# Through Dovetail Joints - Rotate Board or Rotate and Flip?



## LGLDSR73 (Jul 24, 2013)

Greetings,

Hope everyone is well.

I am attempting to make some small boxes ( 5" x 5" x 6") using a Porter Cable 4216 Dovetail Jig.

Whether making Tails or Pins, after the first pass for the second routing on the same piece is the board only rotated 180 degrees or rotated 180 degrees and flipped so the other uncut side is facing you?

Many thanks,

Lyman


----------



## LGLDSR73 (Jul 24, 2013)

Help please?


----------



## Jimarco (May 15, 2015)

Probably the reason no one has replied is because there is more to it and would take a really long how to post to reply. Here is a video of someone using the 4216 I assume he explains/demonstrates the method(s) correctly.

Take detailed notes. Good luck.


----------



## LGLDSR73 (Jul 24, 2013)

> Probably the reason no one has replied is because there is more to it and would take a really long how to post to reply. Here is a video of someone using the 4216 I assume he explains/demonstrates the method(s) correctly.
> 
> Take detailed notes. Good luck.
> 
> - Jimarco


Thank you!

Best,

Lyman


----------



## JohnDon (Mar 14, 2015)

Rotate only


----------



## LGLDSR73 (Jul 24, 2013)

> Rotate only
> 
> - JohnDon


Thanks John!
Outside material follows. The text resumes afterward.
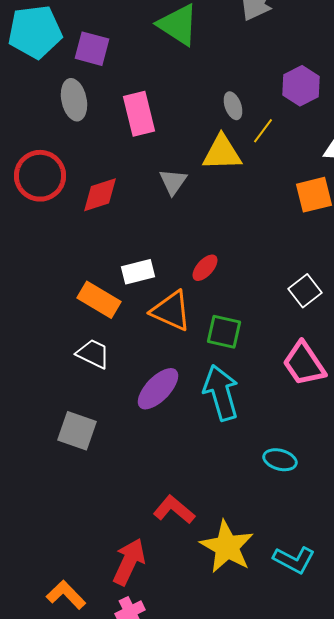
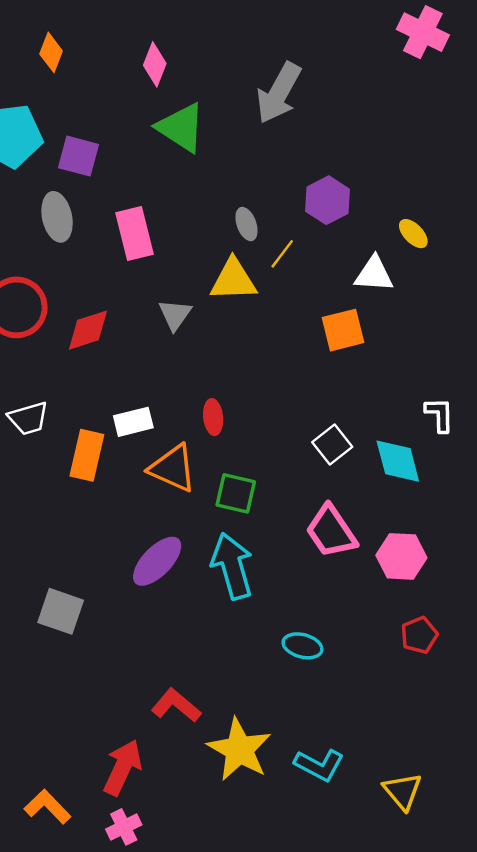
red ellipse: (205, 268) -> (213, 417), turned -48
orange rectangle: (99, 300) -> (87, 455), turned 72
white trapezoid: (93, 354) -> (28, 418), moved, turned 138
I did find this:

TAILS: Lock the first tail piece vertically (inside face out, marked "T") in the jig, PINS: All pin boards are cut with the inside face (marked "P") towards the jig. Remember to always have the inside face toward the jig when cutting the pins.

Thank you!

Lyman


----------



## Loren (May 30, 2008)

In most cases with dovetails you'll have pins on both ends of one board and matching tails on both ends of the other. That's to make boxes. I'm sure there must be some way to have pins on one end and tails on the other end of a board but it would be unorthodox and arguably pointless, plus difficult to put together.


----------



## LGLDSR73 (Jul 24, 2013)

Hi Loren,

Thank you very much and my sincerest apologies for the late reply! I did not receive an email notification saying I had a response but saw that this was waiting when I made another post.

I agree that it would be pointless to have pins one end and tails on the other. I finally figured it out and have everything dialed it to the point where it's actually working very well.

Best,

Lyman


----------



## Jimarco (May 15, 2015)

> Hi Loren,
> 
> Thank you very much and my sincerest apologies for the late reply! I did not receive an email notification saying I had a response but saw that this was waiting when I made another post.
> 
> ...


Good! Now post a picture please.


----------